Setting Expectations Throughout the Loan Process

We’ve already talked about the paperwork needed to get a loan, as well as the pitfalls or fears of borrowing money. But what about expectations? What can business owners expect throughout this process? Elaine Fairman from BEFCOR has the answers!

Andrew Bowen: All right listeners, so here’s a question: where do you go when you want to talk business? CBR’s B2U Podcast, of course, presented by We’re bringing business resources directly to you. I’m Andrew Bowen, and I am your host. Today we are continuing our conversation with Elaine Fairman from BEFCOR. If you’re just now tuning in, be sure to listen to parts one and two at Alright, Elaine. We’ve already talked about the paperwork needed to get a loan, as well as the pitfalls or fears of borrowing money. What about expectations? What can business owners expect throughout this process?

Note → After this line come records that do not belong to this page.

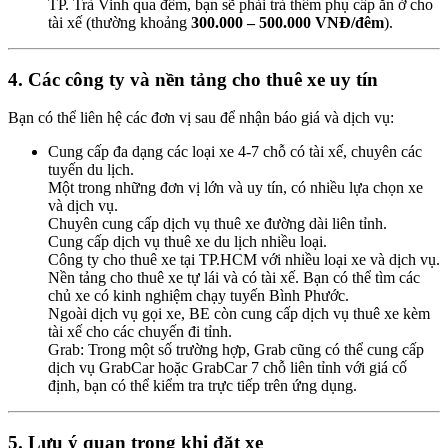
TP. Trà Vinh qua đêm, bạn sẽ phải trả thêm phụ cấp ăn ở cho
tài xế (thường khoảng
300.000 – 500.000 VNĐ/đêm
).
4. Các công ty và nền tảng cho thuê xe uy tín
Bạn có thể liên hệ các đơn vị sau để nhận báo giá và dịch vụ:
Cung cấp đa dạng các loại xe 4-7 chỗ có tài xế, chuyên các
tuyến du lịch.
Một trong những đơn vị lớn và uy tín, có nhiều lựa chọn xe
và dịch vụ.
Chuyên cung cấp dịch vụ thuê xe đường dài liên tỉnh.
Cung cấp dịch vụ thuê xe du lịch nhiều loại.
Công ty cho thuê xe tại TP.HCM với nhiều loại xe và dịch vụ.
Nền tảng cho thuê xe tự lái và có tài xế. Bạn có thể tìm các
chủ xe có kinh nghiệm chạy tuyến Bình Phước.
Ngoài dịch vụ gọi xe, BE còn cung cấp dịch vụ thuê xe kèm
tài xế cho các chuyến đi tỉnh.
Grab: Trong một số trường hợp, Grab cũng có thể cung cấp
dịch vụ GrabCar hoặc GrabCar 7 chỗ liên tỉnh với giá cố
định, bạn có thể kiểm tra trực tiếp trên ứng dụng.
5. Lưu ý quan trọng khi đặt xe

Elaine Fairman: Well, it will take a little bit of time, so it is a time-consuming process. Also, the loan application process will typically start with an application form and a list of requirements that the bank needs, or a list of documents that they will need to evaluate the request. And next, the bank officer will ask some questions and want to talk with the small business owner and get some more details after they have reviewed the initial information. At some point, the bank will give a term sheet or describe the amount of the loan, and the terms and conditions under which they will lend. Not always, but usually.

And then, in the process, an appraisal may be ordered, and also some environmental reports or due diligence may be required. There’s a possibility that a business will get multiple offers from different banks if the business owner has applied for loans at different banks, so be prepared to compare the offers that are coming in. And again, look at what the business’ goals are, and the business owners’ goals, what’s the idea of the perfect offer? Make a spreadsheet. Compare the offers fairly, and then look at the closing cost. Look at the fees. Look at the terms that are being offered. Are there any covenants that are listed in there that might require the business to operate at certain ratios, or to perform a certain way in order for the loan to remain in place?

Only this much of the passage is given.